Synthesis of Random, Gradient, and Block-like Terpolycarbonates via One-Pot Terpolymerization of Epoxide, CO2, and Six-Membered Cyclic Carbonates

Multi-polymerization is regarded as a valuable strategy to tailor material performances by incorporating well-chosen monomers and tuning monomer sequence distributions in the polymer backbones. Despite that considerable advances have been made in the past decades, the modification of CO2-based polycarbonate materials is still in its infancy. In this contribution, a series of polycarbonate terpolymers with diverse chain structures were fabricated through a dissymmetric Cr complex-catalyzed one-pot terpolymerization of cyclohexene oxide (CHO), CO2 with six-membered cyclic carbonates (6CCs).
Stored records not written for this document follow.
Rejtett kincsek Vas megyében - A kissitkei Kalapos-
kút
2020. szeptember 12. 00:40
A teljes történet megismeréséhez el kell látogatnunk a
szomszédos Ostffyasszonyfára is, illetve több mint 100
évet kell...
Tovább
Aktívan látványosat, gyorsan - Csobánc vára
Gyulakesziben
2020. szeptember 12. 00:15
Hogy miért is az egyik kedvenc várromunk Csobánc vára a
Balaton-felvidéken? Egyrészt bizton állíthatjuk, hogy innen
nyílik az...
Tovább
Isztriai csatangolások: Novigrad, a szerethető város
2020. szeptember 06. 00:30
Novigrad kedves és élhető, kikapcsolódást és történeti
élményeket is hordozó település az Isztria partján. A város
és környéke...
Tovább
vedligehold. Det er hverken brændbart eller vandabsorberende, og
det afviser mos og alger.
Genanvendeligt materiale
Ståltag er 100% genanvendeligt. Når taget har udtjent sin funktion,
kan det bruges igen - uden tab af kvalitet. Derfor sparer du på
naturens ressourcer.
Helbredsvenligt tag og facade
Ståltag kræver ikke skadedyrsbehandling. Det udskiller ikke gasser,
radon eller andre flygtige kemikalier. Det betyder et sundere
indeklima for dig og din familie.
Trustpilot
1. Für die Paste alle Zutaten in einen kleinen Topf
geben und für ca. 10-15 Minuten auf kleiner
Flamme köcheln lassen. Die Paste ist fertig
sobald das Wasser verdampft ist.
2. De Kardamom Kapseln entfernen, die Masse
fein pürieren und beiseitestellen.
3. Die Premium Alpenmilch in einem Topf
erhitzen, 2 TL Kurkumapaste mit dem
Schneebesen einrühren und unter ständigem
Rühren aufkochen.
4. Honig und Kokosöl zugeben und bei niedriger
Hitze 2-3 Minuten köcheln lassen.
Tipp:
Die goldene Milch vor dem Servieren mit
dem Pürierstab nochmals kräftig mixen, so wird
The reaction conditions (temperature, feeding ratio, and CO2 pressure) as well as the 6CC substituents played a critical role in tailoring the sequence distributions of CHO/CO2/6CC terpolymers from random to gradient or block-like sequences. It was noteworthy that the average lengths of both sequences could be modulated by adjusting the feeding monomer ratios or reaction temperature, as detected by quantitative 13C NMR spectroscopy of purified terpolymers. Besides, DSC revealed that the glass-transition temperature of the obtained terpolymers had a wide range of 69.5–115.5 °C based on the polymer architecture.